Ao julgar o Incidente de Resolução de Demanda Repetitiva – IRDR nº 3.043/2017, em que se discutia a possibilidade de cobrança de tarifas em conta bancária exclusiva para o recebimento de proventos ou benefícios previdenciários, o Egrégio Tribunal de Justiça do Estado do Maranhão, por seu órgão Pleno, fixou a tese, que por força do art. 985, incisos I e II, do Código de Processo Civil devem ser aplicadas ao presente caso, abaixo transcrita. "É ilícita a cobrança de tarifas bancárias para o recebimento de proventos e/ou benefícios previdenciários, por meio de cartão magnético do INSS e através de conta de depósito com pacote essencial, sendo possível a cobrança de tarifas bancárias na contratação de pacote remunerado de serviços ou quando excedidos os limites de gratuidade previstos na Res. 3.919/2010 do BACEN, desde que o aposentado seja previa e efetivamente informado pela instituição financeira." No caso dos autos, a cobrança da CART CRED ANUID decorre da conta-corrente.
Porém, restou demonstrado que a conta-corrente não foi contratada, por conseguinte, não foi informado ao consumidor acerca da incidência de tarifas.
De igual forma a parte Ré não prova a contratação de pacote de serviço remunerado, nem que foram excedidos os limites de gratuidade previstos na Res. 3.919/2010 do BACEN, menos ainda que o Consumidor tenha sido informado desse excedente.
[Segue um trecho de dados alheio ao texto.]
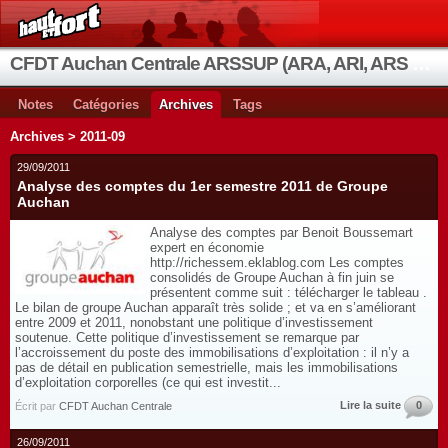
CFDT Auchan Centrale ARSSUP (ARA, ARI, ARS et OIA)
Notes
Catégories
Archives
Tags
Archives > 2011-09
29/09/2011
Analyse des comptes du 1er semestre 2011 de Groupe
Auchan
Analyse des comptes par Benoit Boussemart
expert en économie
http://richessem.eklablog.com Les comptes
consolidés de Groupe Auchan à fin juin se
présentent comme suit : télécharger le tableau .
Le bilan de groupe Auchan apparaît très solide ; et va en s’améliorant
entre 2009 et 2011, nonobstant une politique d’investissement
soutenue. Cette politique d’investissement se remarque par
l’accroissement du poste des immobilisations d’exploitation : il n’y a
pas de détail en publication semestrielle, mais les immobilisations
d’exploitation corporelles (ce qui est investit...
Lire la suite
0
Écrit par
CFDT Auchan Centrale
26/09/2011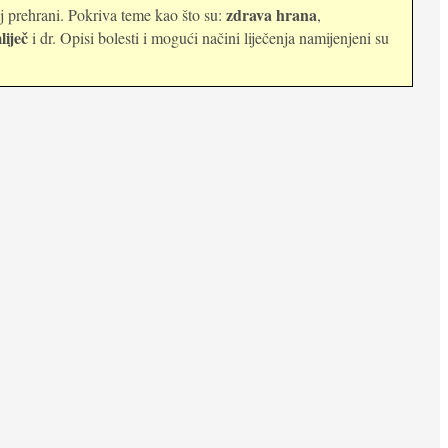
zdrava hrana
oj prehrani. Pokriva teme kao što su:
,
liječ
i dr. Opisi bolesti i mogući načini liječenja namijenjeni su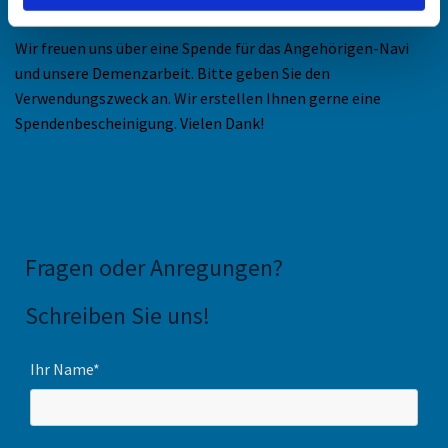
IBAN DE83 3005 0110 0012 0866 66
Wir freuen uns über eine Spende für das Angehörigen-Navi
und unsere Demenzarbeit. Bitte geben Sie den
Verwendungszweck an. Wir erstellen Ihnen gerne eine
Spendenbescheinigung. Vielen Dank!
Fragen oder Anregungen
?
Schreiben Sie uns!
Ihr Name*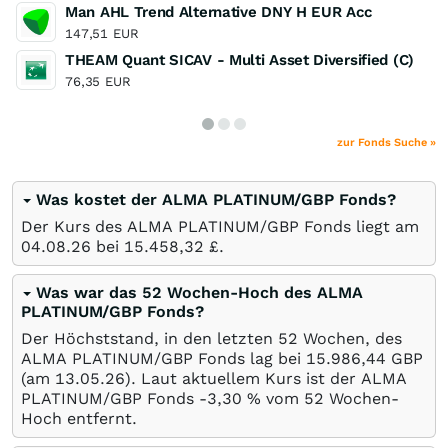
Man AHL Trend Alternative DNY H EUR Acc
147,51
EUR
THEAM Quant SICAV - Multi Asset Diversified (C)
76,35
EUR
zur Fonds Suche »
Was kostet der ALMA PLATINUM/GBP Fonds?
Der Kurs des ALMA PLATINUM/GBP Fonds liegt am
04.08.26
bei 15.458,32
£
.
Was war das 52 Wochen-Hoch des ALMA
PLATINUM/GBP Fonds?
Der Höchststand, in den letzten 52 Wochen, des
ALMA PLATINUM/GBP Fonds lag bei 15.986,44
GBP
(am
13.05.26
). Laut aktuellem Kurs ist der ALMA
PLATINUM/GBP Fonds -3,30
%
vom 52 Wochen-
Hoch entfernt.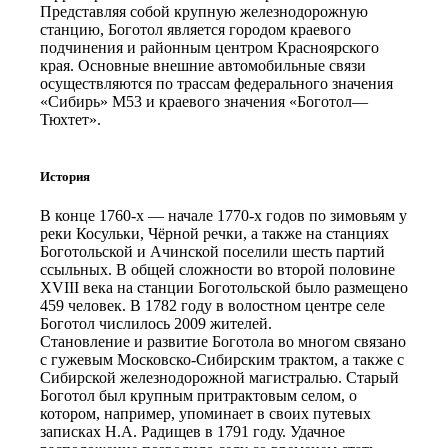
Представляя собой крупную железнодорожную
станцию, Боготол является городом краевого
подчинения и районным центром Красноярского
края. Основные внешние автомобильные связи
осуществляются по трассам федерального значения
«Сибирь» М53 и краевого значения «Боготол—
Тюхтет».
История
В конце 1760-х — начале 1770-х годов по зимовьям у
реки Косульки, Чёрной речки, а также на станциях
Боготольской и Ачинской поселили шесть партий
ссыльных. В общей сложности во второй половине
XVIII века на станции Боготольской было размещено
459 человек. В 1782 году в волостном центре селе
Боготол числилось 2009 жителей.
Становление и развитие Боготола во многом связано
с гужевым Московско-Сибирским трактом, а также с
Сибирской железнодорожной магистралью. Старый
Боготол был крупным притрактовым селом, о
котором, например, упоминает в своих путевых
записках Н.А. Радищев в 1791 году. Удачное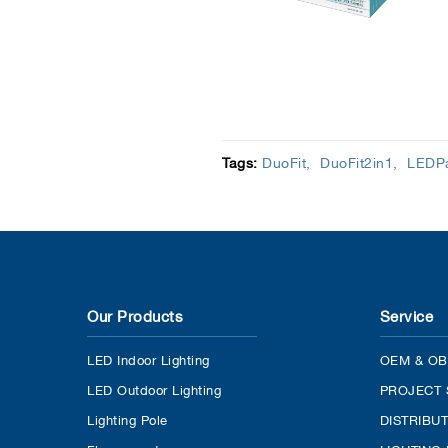
Tags:
DuoFit
DuoFit2in1
LEDPa
Our Products
Service
LED Indoor Lighting
OEM & OB
LED Outdoor Lighting
PROJECT 
Lighting Pole
DISTRIBU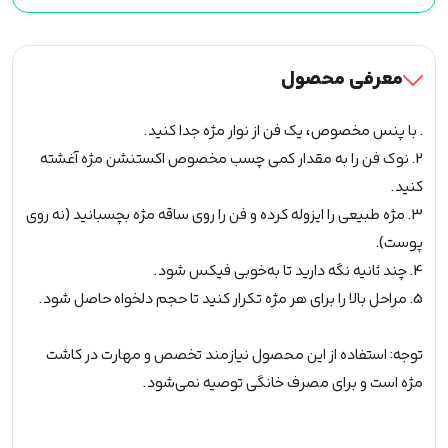
ی
آماده
اکستنشن
معرفی محصول
(Navina)
سایز
. با پنس مخصوص، یک فن از نوار مژه جدا کنید.
11
2. نوک فن را به مقدار کمی چسب مخصوص اکستنشن مژه آغشته
عدد
کنید.
3. مژه طبیعی را ایزوله کرده و فن را روی ساقه مژه بچسبانید (نه روی
پوست).
4. چند ثانیه نگه دارید تا به‌خوبی فیکس شود.
5. مراحل بالا را برای هر مژه تکرار کنید تا حجم دلخواه حاصل شود.
توجه: استفاده از این محصول نیازمند تخصص و مهارت در کاشت
مژه است و برای مصرف خانگی توصیه نمی‌شود.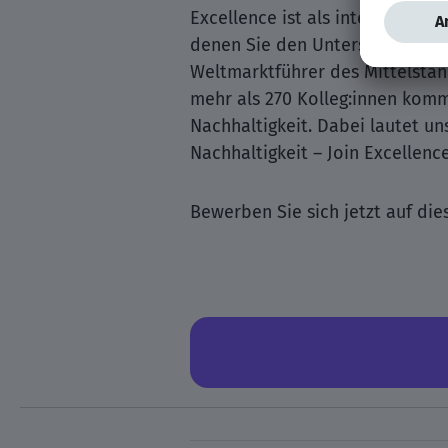
Excellence ist als internationa
denen Sie den Unterschied mac
Weltmarktführer des Mittelstan
mehr als 270 Kolleg:innen komm
Nachhaltigkeit. Dabei lautet un
Nachhaltigkeit – Join Excellence
Bewerben Sie sich jetzt auf die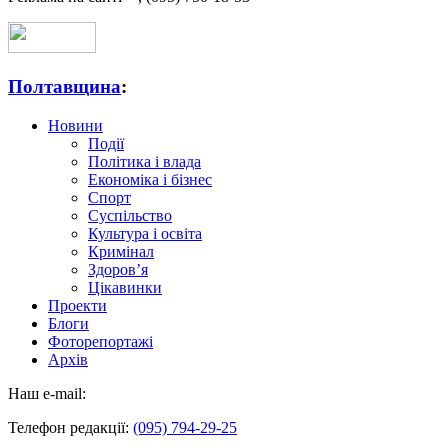
Полтавщина
:
Новини
Події
Політика і влада
Економіка і бізнес
Спорт
Суспільство
Культура і освіта
Кримінал
Здоров’я
Цікавинки
Проекти
Блоги
Фоторепортажі
Архів
Наш e-mail:
Телефон редакції:
(095) 794-29-25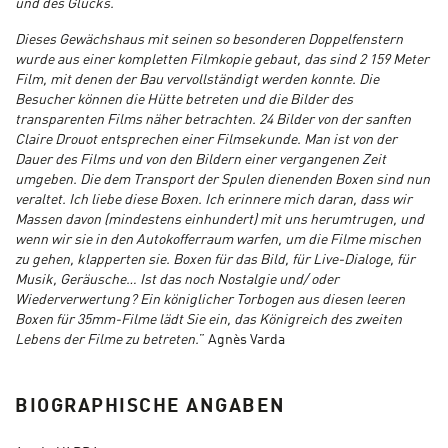
und des Glücks.
Dieses Gewächshaus mit seinen so besonderen Doppelfenstern
wurde aus einer kompletten Filmkopie gebaut, das sind 2
159 Meter
Film, mit denen der Bau vervollständigt werden konnte. Die
Besucher können die Hütte betreten und die Bilder des
transparenten Films näher betrachten. 24 Bilder von der sanften
Claire Drouot entsprechen einer Filmsekunde. Man ist von der
Dauer des Films und von den Bildern einer vergangenen Zeit
umgeben. Die dem Transport der Spulen dienenden Boxen sind nun
veraltet. Ich liebe diese Boxen. Ich erinnere mich daran, dass wir
Massen davon (mindestens einhundert) mit uns herumtrugen, und
wenn wir sie in den Autokofferraum warfen, um die Filme mischen
zu gehen, klapperten sie. Boxen für das Bild, für Live-Dialoge, für
Musik, Geräusche… Ist das noch Nostalgie und/ oder
Wiederverwertung? Ein königlicher Torbogen aus diesen leeren
Boxen für 35mm-Filme lädt Sie ein, das Königreich des zweiten
Lebens der Filme zu betreten.
” Agnès Varda
BIOGRAPHISCHE ANGABEN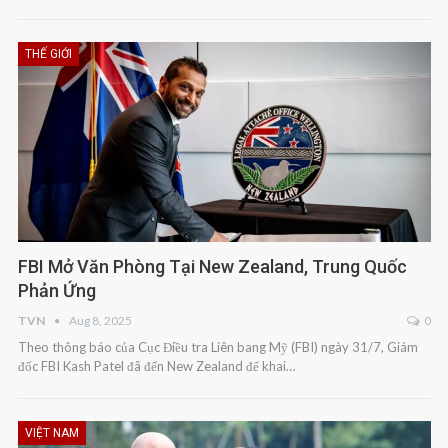
THẾ GIỚI
FBI Mở Văn Phòng Tại New Zealand, Trung Quốc
Phản Ứng
TVN
Aug 8, 2025
0
Theo thông báo của Cục Điều tra Liên bang Mỹ (FBI) ngày 31/7, Giám
đốc FBI Kash Patel đã đến New Zealand để khai…
VIỆT NAM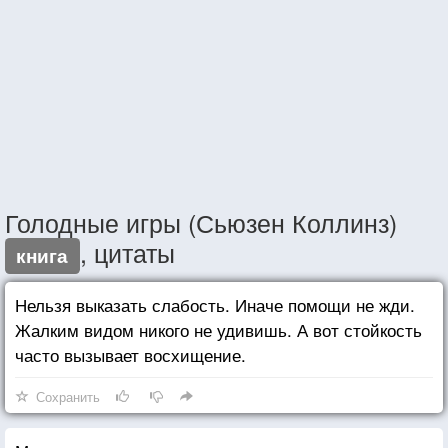
Голодные игры (Сьюзен Коллинз)
, цитаты
книга
Нельзя выказать слабость. Иначе помощи не жди.
Жалким видом никого не удивишь. А вот стойкость
часто вызывает восхищение.
Сохранить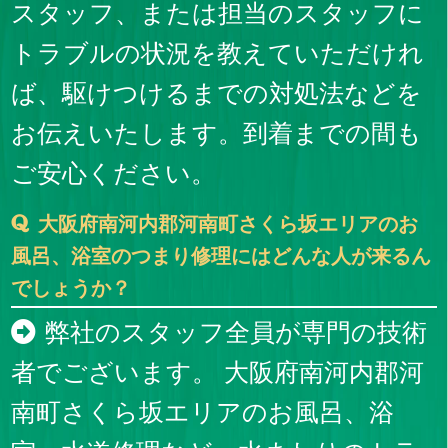
スタッフ、または担当のスタッフに
トラブルの状況を教えていただけれ
ば、駆けつけるまでの対処法などを
お伝えいたします。到着までの間も
ご安心ください。
大阪府南河内郡河南町さくら坂エリアのお
風呂、浴室のつまり修理にはどんな人が来るん
でしょうか？
弊社のスタッフ全員が専門の技術
者でございます。 大阪府南河内郡河
南町さくら坂エリアのお風呂、浴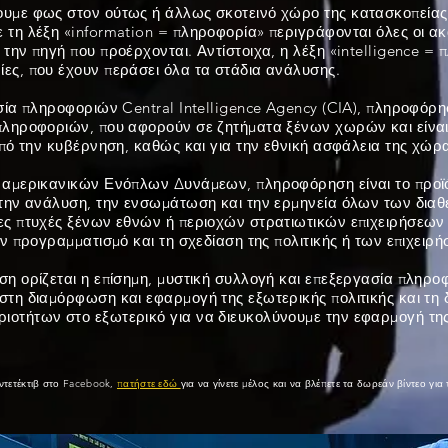
υμε φως στον ούτως ή άλλως σκοτεινό χώρο της κατασκοπείας
 τη λέξη «information = πληροφορία» περιγράφονται όλες οι α
την πηγή που προέρχονται. Αντίστοιχα, η λέξη «intelligence = 
ες, που έχουν περάσει όλα τα στάδια ανάλυσης.
ία πληροφοριών Central Intelligence Agency (CIA), πληροφόρηση
πληροφοριών, που αφορούν σε ζητήματα ξένων χωρών και είναι
από την κυβέρνηση, καθώς και για την εθνική ασφάλεια της χώρ
 αμερικανικών Ενόπλων Δυνάμεων, πληροφόρηση είναι το προϊό
 την ανάλυση, την ενσωμάτωση και την ερμηνεία όλων των δια
ς πτυχές ξένων εθνών ή περιοχών στρατιωτικών επιχειρήσεων κα
ον προγραμματισμό και τη σχεδίαση της πολιτικής ή των επιχειρ
η ορίζεται η επίσημη, μυστική συλλογή και επεξεργασία πληρο
στη διαμόρφωση και εφαρμογή της εξωτερικής πολιτικής και τη
οτήτων στο εξωτερικό για να διευκολύνουμε την εφαρμογή της
ντετέκτιβ
στο Facebook,
πατήστε εδώ
για να γίνετε μέλος και να βλέπετε τα δωρεάν βίντεο για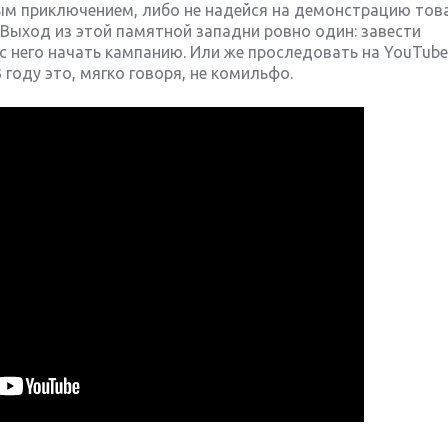
ым приключением, либо не надейся на демонстрацию то
 Выход из этой памятной западни ровно один: завести
 него начать кампанию. Или же проследовать на YouTube,
3 году это, мягко говоря, не комильфо.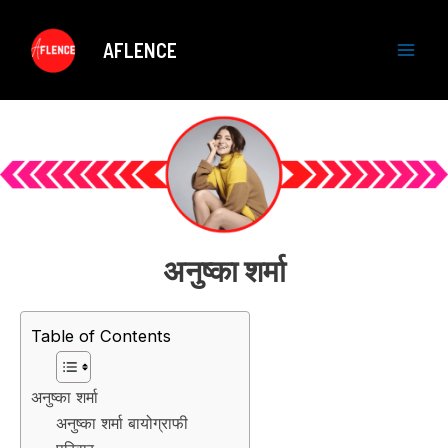
Skip
to
AFLENCE
content
M
a
i
n
M
अनुष्का शर्मा
e
n
Table of Contents
u
अनुष्का शर्मा
अनुष्का शर्मा बायोग्राफी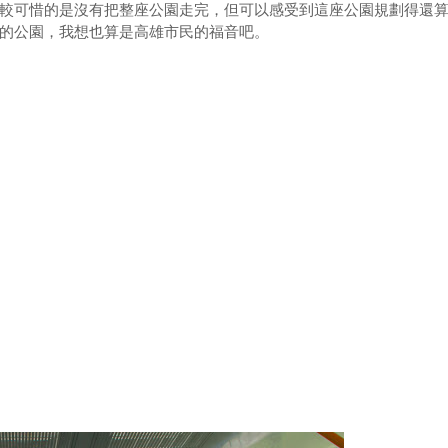
較可惜的是沒有把整座公園走完，但可以感受到這座公園規劃得還
的公園，我想也算是高雄市民的福音吧。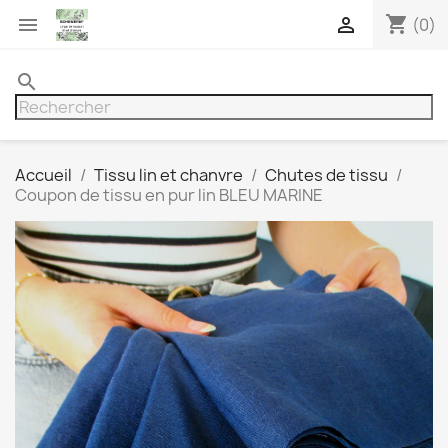
shopping_cart


(0)
search
Accueil
Tissu lin et chanvre
Chutes de tissu
Coupon de tissu en pur lin BLEU MARINE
Assim, é ilegal a cobrança da CART CRED ANUID.
A indenização por dano material e compensação por dano moral.
Além da reversão do cancelamento da cobrança, a Parte Autora postula indenização por dano material e compensação por dano moral.
A pretensão da Parte Autora encontra amparo no inciso X do art. 5º, da Constituição Federal, que diz: “são invioláveis a intimidade, a vida privada, a honra e a imagem das pessoas, assegurado o direito a indenização pelo dano material ou moral decorrente de sua violação”.
A responsabilidade civil objetiva e seus elementos. É objetiva a responsabilidade civil da instituição financeira por dano que cause ao consumidor, nos termos do art. 14, da Lei 8.078/90.
Portanto, não se discute acerca do dolo ou culpa de seu agente.
Tal discussão só seria possível se o seu agente tivesse sido chamado ao processo, mas apenas entre o mesmo e a Parte Ré, em razão do direito de regresso, o que não houve nestes autos.
São elementos da responsabilidade civil objetiva: 1) ato ilícito; 2) dano, material e ou moral; 3) nexo causal entre o dano objeto de ressarcimento e o ato ilícito.
O ato ilícito No caso dos autos, o ato ilícito praticado pela Parte Ré está provado.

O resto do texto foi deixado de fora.